Rand Paul's role in the 2016 Republican primary is to peel off prospective young voters and disenfranchised liberals. So today's spate of stories about how Rand Paul is being left out in the cold by his billionaires, leaving him short on cash should be viewed for the cynical manipulations they are.
We begin with Republico Politico:
In a presidential campaign defined by billionaire sugar daddy donors, Rand Paul has a problem: He doesn’t seem to have one.
While his rivals cultivate wealthy backers who will pump millions of dollars into their candidacies, Paul has struggled to find a similar lifeline. It’s led to considerable frustration in his campaign, which, amid rising concerns that it will not be able to compete financially, finds itself leaning heavily on the network of small donors who powered his father’s insurgent White House bids.

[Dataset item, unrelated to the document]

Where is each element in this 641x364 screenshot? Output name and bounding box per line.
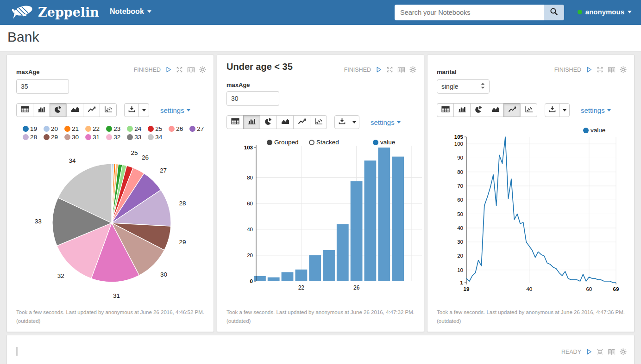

It hasn’t been for lack of trying. In recent months, Paul has sought to woo a string of powerful Republican megadonors — from Silicon Valley executives to a Kentucky coal mogul to the billionaire Koch brothers — who, it was believed, would be philosophically aligned with his free-market views. In each case, he met disappointment.
The author goes on to name Peter Thiel, Sean Parker and Larry Ellison as three billionaires Rand was counting on for financial help. Alas, Larry Ellison fell in love with Marco Rubio, Thiel is staying out of things for unknown reasons, and Parker is leaning toward Hillary Clinton.
I don't buy the schtick. Mainstream Republicans wouldn't let Rand Paul close to the nomination ever, because he doesn't support the war machine. Given that, they really just want to use him to peel off those younger voters and liberal libertarians. This is why they're tolerating his "the GOP sucks" nonsense and pretending it's perfectly all right for him to play Democrat running in the Republican primaries.
Moving on to CNN, whose headline is "Rand Paul: The GOP's Punching Bag." This story is also framed for its intended purpose -- to appeal to the less-mainstream types in the Republican party and independent category.
Rand Paul has a "kick me" sign on his back -- and he put it there himself.
The Kentucky senator and Republican presidential candidate is thrilling his libertarian-leaning base with a campaign against the NSA and stinging criticism of his party's history of Middle East meddling. But the moves are enraging other Republicans eyeing the White House with his opponents zeroing in on Paul's comments this week that "ISIS exists and grew stronger because of the hawks in our party."
Are we feeling sorry for that poor sad-sack politician yet? Piling on that way, shame on them.
And of course, the Patriot Act reauthorization plays into things here too.
The Paul-hating could come to a head this weekend when the Senate convenes for a rare Sunday session in a last-ditch attempt to prevent key NSA surveillance tactics from lapsing at midnight -- something both President Barack Obama and Republican leaders on Capitol Hill have sought to avoid.
Paul hasn't hesitated to deploy every procedural tool available to thwart Senate action, leaving him with no friends on the issue among GOP presidential contenders.
New Jersey Gov. Chris Christie is emerging as Paul's top antagonist on the NSA and said such a strategy could result in "dangerous and severe consequences."
On Twitter, the governor slammed "misguided ideologues who have no real world experience in fighting terrorism."
This is what happens when you're a hardcore Republican and you pretend you're not. Yes, the libertarian piece is real, and it's possible to applaud Rand Paul's stance on that without actually supporting a guy who has no problem with big government sticking their probes in women's vaginas.
Finally, we come to Fox News, who actually cut Paul out of their poll graphic even though he ranked higher than the bottom five shown.
Rand Paul may not have a billionaire, but I doubt he really wants one. They'll come through right after he does. Produce those crossover votes, and Rand will get more billionaire bucks than he knows what to do with.